** WORK INSTRUCTIONS **
Output the line that contains "настоящим русским размахом, от" and every line after it to the end of the entries, with nothing added or left out.

---- SUPPLIED INFORMATION

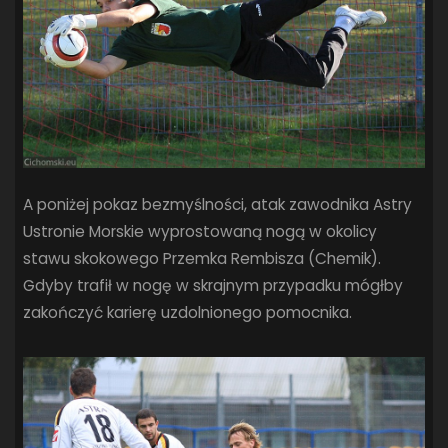
A poniżej pokaz bezmyślności, atak zawodnika Astry
Ustronie Morskie wyprostowaną nogą w okolicy
stawu skokowego Przemka Rembisza (Chemik).
Gdyby trafił w nogę w skrajnym przypadku mógłby
zakończyć karierę uzdolnionego pomocnika.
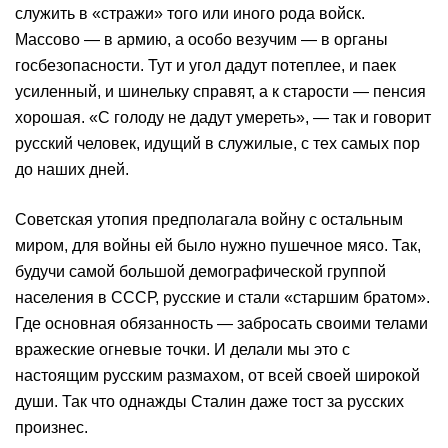
служить в «стражи» того или иного рода войск.
Массово — в армию, а особо везучим — в органы
госбезопасности. Тут и угол дадут потеплее, и паек
усиленный, и шинельку справят, а к старости — пенсия
хорошая. «С голоду не дадут умереть», — так и говорит
русский человек, идущий в служилые, с тех самых пор
до наших дней.
Советская утопия предполагала войну с остальным
миром, для войны ей было нужно пушечное мясо. Так,
будучи самой большой демографической группой
населения в СССР, русские и стали «старшим братом».
Где основная обязанность — забросать своими телами
вражеские огневые точки. И делали мы это с
настоящим русским размахом, от всей своей широкой
души. Так что однажды Сталин даже тост за русских
произнес.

--------

** RESULT OF THE EXERCISE **
настоящим русским размахом, от всей своей широкой
души. Так что однажды Сталин даже тост за русских
произнес.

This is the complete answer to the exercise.